PETALING JAYA, Aug 6 — As Malaysia’s exports fell for the fifth month in a row this year, financial daily Wall Street Journal (WSJ) yesterday affirmed investors’ worry over Malaysia’s fundamentals and its desperate need for reforms.
Yesterday, the Department of Statistics (DOSM) released Malaysia’s external trade statistics for June, highlighting a 6.9 per cent decline in exports year-on-year to RM56.7 billion.
“In recent years Malaysia has drawn strong inflows of capital attracted by brisk growth, stable monetary policy and benign inflation in Southeast Asia’s third-largest economy,” contributor Abhrajit Gangopadhyay wrote in a WSJ blog post.
“But as US Treasury yields have risen in recent months, investors are taking a closer look at Malaysia’s fundamentals — and they don’t like what they see.”

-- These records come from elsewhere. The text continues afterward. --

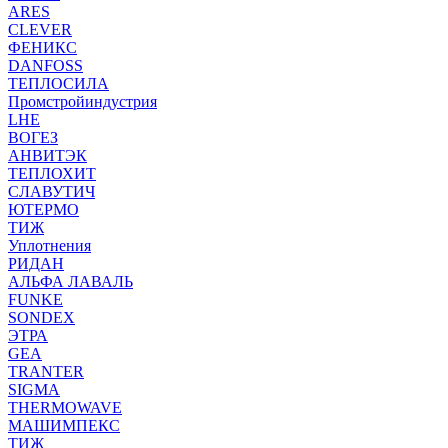
ARES
CLEVER
ФЕНИКС
DANFOSS
ТЕПЛОСИЛА
Промстройиндустрия
LHE
ВОГЕЗ
АНВИТЭК
ТЕПЛОХИТ
СЛАВУТИЧ
ЮТЕРМО
ТИЖ
Уплотнения
РИДАН
АЛЬФА ЛАВАЛЬ
FUNKE
SONDEX
ЭТРА
GEA
TRANTER
SIGMA
THERMOWAVE
МАШИМПЕКС
ТИЖ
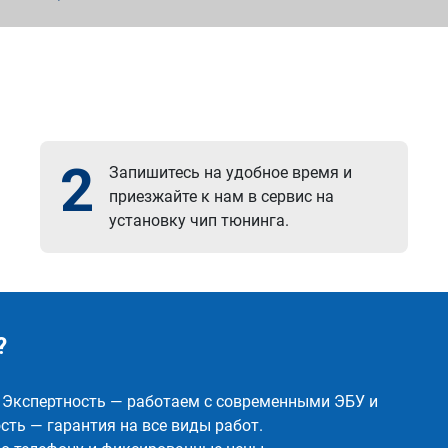
2
Запишитесь на удобное время и
приезжайте к нам в сервис на
установку чип тюнинга.
?
✅ Экспертность — работаем с современными ЭБУ и
ть — гарантия на все виды работ.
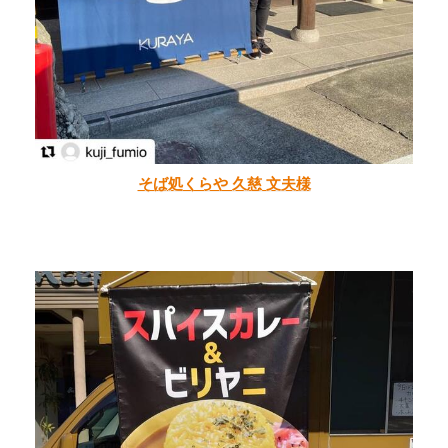
そば処くらや 久慈 文夫様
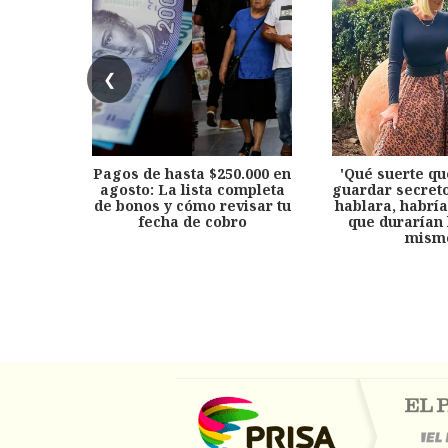
❮
Pagos de hasta $250.000 en
'Qué suerte qu
agosto: La lista completa
guardar secreto
de bonos y cómo revisar tu
hablara, habría
fecha de cobro
que durarían 
mism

Gangopadhyay noted that despite clinging to power in the May polls with the slimmest majority in the nation’s history, ruling coalition Barisan Nasional (BN) has yet to present a timeframe to implement the long-delayed goods and services tax (GST).
In June, Putrajaya had again delayed the implementation to an undetermined time, despite economists saying that a reform of the tax structure was necessary to lift Malaysia out of a middle-income trap.
BN also has not amended Malaysia’s subsidy system for cheaper petrol and food to benefit only the low-income citizens, he noted.
“The government did, however, find time for another handout: It recently announced a bonus for civil servants and government pensioners ahead of the Muslim festival of Eid al-Fitr, at a cost of RM670 million,” said Gangopadhyay, referring to the Aidilfitri celebrations this week.
The DOSM also announced yesterday that Malaysia registered a RM3.6 billion (3.2 per cent) fall in total trade year-on-year.
Meanwhile, trade surplus fell 53.1 per cent year-on-year from RM9.2 billion to RM4.3 billion.
Malaysia’s falling trade came on the back of other worrying signs which included its biggest ever outflow in a single month, as foreign investors sold RM6.6 billion worth of government bonds in June, reducing foreign ownership of government debt from 49.5 per cent to 46.8 per cent.
Since May 9, the ringgit has also fallen 8.8 per cent against the US dollar as global investors fled emerging markets as a response to a possibility that the US would retract its aggressive stimulus, sinking the currency to a three-year low.
Last month, the World Bank had cut its forecast for Malaysia’s economy in 2013 to just 5.1 per cent, down from last year’s 5.6 per cent, as it warns of a risk that Malaysia might record its first current account deficit since 1997.
Global ratings agency Fitch Ratings had last week revised Malaysia’s sovereign debt rating from “Stable” to “Negative”, citing a gloomier prospect for the country to tackle its rising debt burden following a divisive election result this year.
Fitch’s report noted that the federal government debt rose to 53.3 per cent of gross domestic product (GDP) at the end of 2012, up from 51.6 per cent at the same period the year before.
The general government budget deficit had also increased from 3.8 per cent of GDP in 2011 to 4.7 per cent in 2012, coming from a 19 per cent rise in public wages expenditure in a pre-election year.